Airlines has said it has been allowed in their collaboration with the two governments of Australia and Solomon Islands to charge their normal freight rates per flight.

Speaking to Island Sun from Taro last week, Mr Max Qoso says apart from covid supplies, the residents of the township desperately need food, especially the main staple food – rice.

He adds, the recent flight did not bring any rice except a couple of noodles and biscuits.

“This is because the Airlines charged exorbitant freights on food items which private citizens wanted to send over to their relatives here in Taro, hence they could not afford to send over food.

“We have heard over the radio that the government of Australia has stepped in to fund these relief flights to the provinces, so it seems the Airlines is double dipping by getting money from the Australian government and freighting the poor people who want to send over food.

“This state-owned enterprise is making handsome profits out of the covid-19 outbreak in the country this way, and it is just not right.”

Qoso adds that Taro and nearby Supizae are small islands, and their huge number of residents are without gardens that would supplement rice.

And, with current movement restrictions, people from the mainland of Choiseul cannot bring over staple food supplements to Taro, he said.

Responding to Island Sun enquiry on the matter over the weekend, Airlines CEO Brett Gebers refutes suggestions that the airline is looking to make profit out of the covid-19 situation in the country.

He clarifies that on the contrary the airlines is not making any profit, rather is supporting the Solomons government in its effort to quell the covid outbreak.

“Solomon Airlines rejects any suggestion of improper charging or ‘double dipping’,” said Mr Gebers.

“On January 19, 2022 we were ordered by the OSC to stop flying domestically.

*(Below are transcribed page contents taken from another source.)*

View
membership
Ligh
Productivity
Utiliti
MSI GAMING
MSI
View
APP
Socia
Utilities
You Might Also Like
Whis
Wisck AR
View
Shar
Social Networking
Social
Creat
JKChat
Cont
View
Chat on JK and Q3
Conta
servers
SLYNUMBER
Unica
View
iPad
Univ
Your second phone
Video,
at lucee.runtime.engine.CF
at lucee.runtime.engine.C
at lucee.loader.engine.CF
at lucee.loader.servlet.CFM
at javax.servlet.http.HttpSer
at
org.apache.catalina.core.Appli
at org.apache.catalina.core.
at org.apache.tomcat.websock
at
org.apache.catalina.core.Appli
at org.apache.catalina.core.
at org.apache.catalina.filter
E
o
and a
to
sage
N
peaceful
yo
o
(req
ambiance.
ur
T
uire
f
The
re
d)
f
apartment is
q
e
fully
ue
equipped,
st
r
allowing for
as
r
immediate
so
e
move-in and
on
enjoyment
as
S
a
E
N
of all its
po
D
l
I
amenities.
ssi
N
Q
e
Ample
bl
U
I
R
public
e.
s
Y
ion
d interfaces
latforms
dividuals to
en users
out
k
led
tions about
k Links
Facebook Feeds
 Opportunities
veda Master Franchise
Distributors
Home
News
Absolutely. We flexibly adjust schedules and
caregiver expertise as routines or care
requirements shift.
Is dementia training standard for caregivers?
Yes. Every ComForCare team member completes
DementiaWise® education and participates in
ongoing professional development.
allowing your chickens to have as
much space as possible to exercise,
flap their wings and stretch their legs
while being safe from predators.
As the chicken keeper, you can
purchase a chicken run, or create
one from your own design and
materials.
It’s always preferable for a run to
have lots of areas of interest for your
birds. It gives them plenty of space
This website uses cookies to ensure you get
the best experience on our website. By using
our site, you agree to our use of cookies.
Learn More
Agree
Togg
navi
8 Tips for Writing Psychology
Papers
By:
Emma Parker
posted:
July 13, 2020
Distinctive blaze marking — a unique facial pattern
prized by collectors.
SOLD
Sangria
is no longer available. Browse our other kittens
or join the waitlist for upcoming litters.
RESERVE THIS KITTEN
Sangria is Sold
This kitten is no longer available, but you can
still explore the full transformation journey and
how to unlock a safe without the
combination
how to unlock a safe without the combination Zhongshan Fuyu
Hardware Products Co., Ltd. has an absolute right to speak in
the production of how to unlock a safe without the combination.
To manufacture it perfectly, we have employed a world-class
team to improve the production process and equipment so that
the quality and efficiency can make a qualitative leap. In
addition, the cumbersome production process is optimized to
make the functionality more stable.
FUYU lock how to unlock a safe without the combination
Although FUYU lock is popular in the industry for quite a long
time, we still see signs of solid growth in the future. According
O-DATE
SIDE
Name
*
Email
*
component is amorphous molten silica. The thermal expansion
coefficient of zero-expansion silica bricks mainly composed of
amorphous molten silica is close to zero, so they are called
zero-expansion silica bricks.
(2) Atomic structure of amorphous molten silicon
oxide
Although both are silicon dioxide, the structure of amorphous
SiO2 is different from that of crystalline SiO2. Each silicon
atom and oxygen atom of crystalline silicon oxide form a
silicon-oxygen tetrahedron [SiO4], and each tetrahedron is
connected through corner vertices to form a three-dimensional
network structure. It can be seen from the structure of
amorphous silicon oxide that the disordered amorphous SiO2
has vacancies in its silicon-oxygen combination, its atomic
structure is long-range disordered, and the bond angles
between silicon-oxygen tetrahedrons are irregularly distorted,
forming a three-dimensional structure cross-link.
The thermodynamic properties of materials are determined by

After discussion, the OSC agreed to allow limited cargo flights to operate from Monday, February 7.

“We firstly carry medical supplies for the Government and then, if there is space left over, we are permitted to carry general cargo excluding cigarettes and betel nuts,” he said.

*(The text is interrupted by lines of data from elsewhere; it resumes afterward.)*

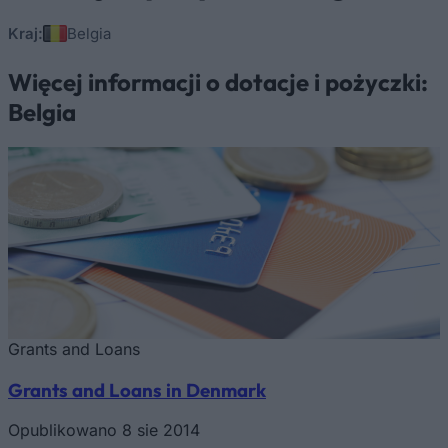
Kraj:
Belgia
Więcej informacji o dotacje i pożyczki:
Belgia
Grants and Loans
Grants and Loans in Denmark
Opublikowano 8 sie 2014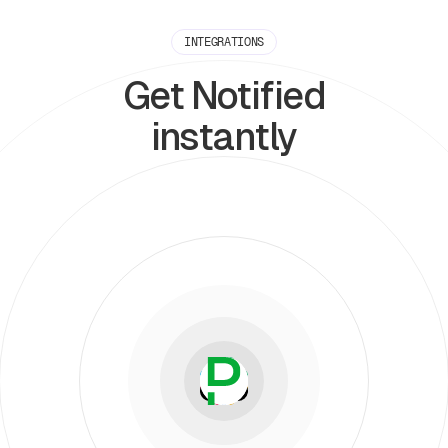
INTEGRATIONS
Get Notified
instantly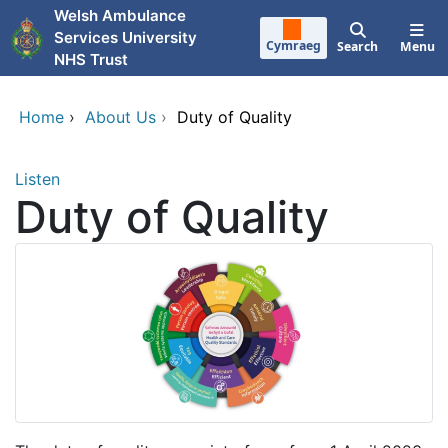
Skip to main content
Welsh Ambulance
Services University
Cymraeg
Search
Menu
NHS Trust
Home
›
About Us
›
Duty of Quality
Listen
Duty of Quality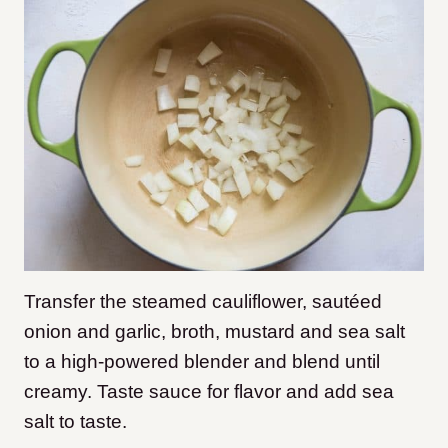
Transfer the steamed cauliflower, sautéed
onion and garlic, broth, mustard and sea salt
to a high-powered blender and blend until
creamy. Taste sauce for flavor and add sea
salt to taste.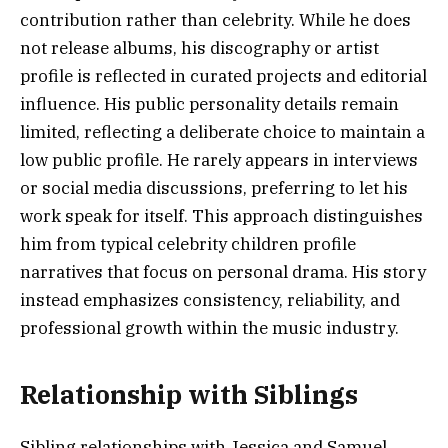
contribution rather than celebrity. While he does
not release albums, his discography or artist
profile is reflected in curated projects and editorial
influence. His public personality details remain
limited, reflecting a deliberate choice to maintain a
low public profile. He rarely appears in interviews
or social media discussions, preferring to let his
work speak for itself. This approach distinguishes
him from typical celebrity children profile
narratives that focus on personal drama. His story
instead emphasizes consistency, reliability, and
professional growth within the music industry.
Relationship with Siblings
Sibling relationships with Jessica and Samuel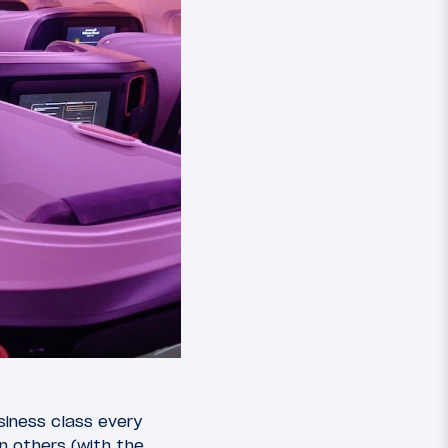
siness class every
n others (with the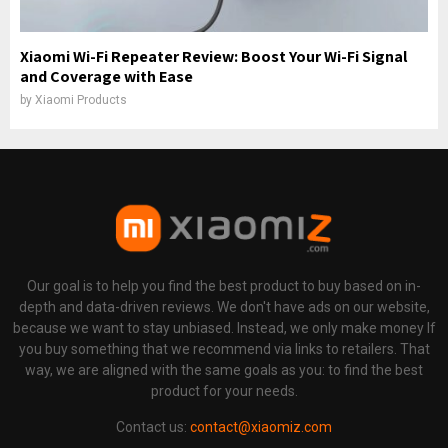
Xiaomi Wi-Fi Repeater Review: Boost Your Wi-Fi Signal
and Coverage with Ease
by
Xiaomi Products
Our goal is to help you find the best product to buy based on in-
depth and data-driven reviews. We don't have ads on our website,
because we want to stay unbiased. Instead, we only make money If
you buy something that we recommend via links to retailers. That
way, we are aligned with the same goals as you: to find the best
product for your needs.
Contact us:
contact@xiaomiz.com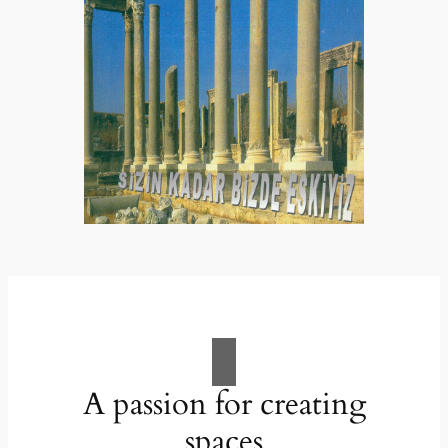
A passion for creating
spaces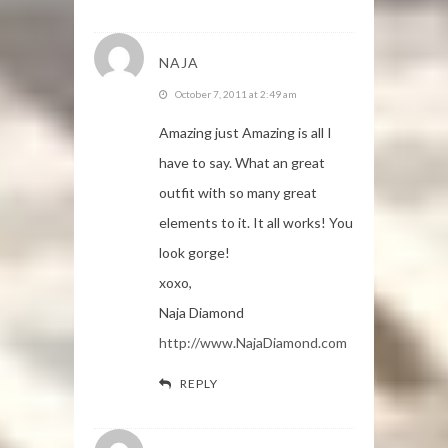
NAJA
October 7, 2011 at 2:49 am
Amazing just Amazing is all I
have to say. What an great
outfit with so many great
elements to it. It all works! You
look gorge!
xoxo,
Naja Diamond
http://www.NajaDiamond.com
REPLY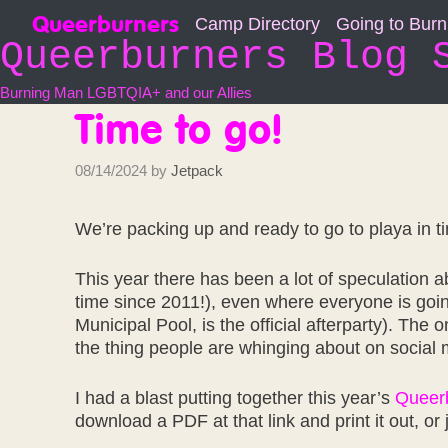
Skip
Queerburners
Camp Directory
Going to Bur
to
Queerburners Blog 
content
Burning Man LGBTQIA+ and our Allies
Time to go!
08/14/2024
by
Jetpack
We’re packing up and ready to go to playa in t
This year there has been a lot of speculation abo
time since 2011!), even where everyone is goi
Municipal Pool, is the official afterparty). The 
the thing people are whinging about on social m
I had a blast putting together this year’s
Queerb
download a PDF at that link and print it out, or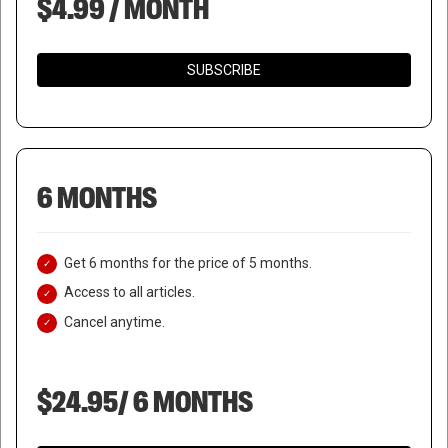
$4.99 / MONTH
SUBSCRIBE
6 MONTHS
Get 6 months for the price of 5 months.
Access to all articles.
Cancel anytime.
$24.95/ 6 MONTHS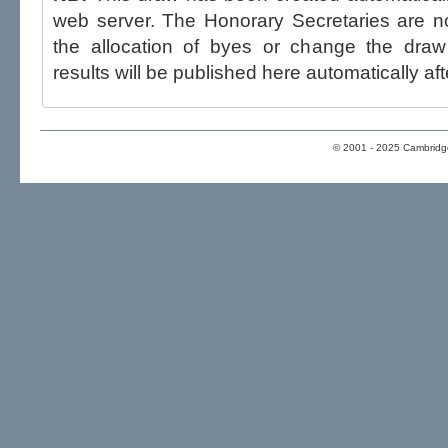
web server. The Honorary Secretaries are not able to influence the draw,
the allocation of byes or change the draw after p
results will be published here automatically aft
© 2001 - 2025 Cambridge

“The OSC told us that we must charge our normal commercial rates for cargo. These are the same rates that we have used for a long time.

“These rates do not cover the cost of carrying cargo in one direction and nothing on the return flight. We only cover our costs and make no profit on these flights as this is a service to the community,” he added.

“The Australian Government makes up the difference between the cost of operating the flight minus the revenue generated from cargo. If we did not have this arrangement in place, we could not offer the flights as the cost would be unaffordable,” Gebers said.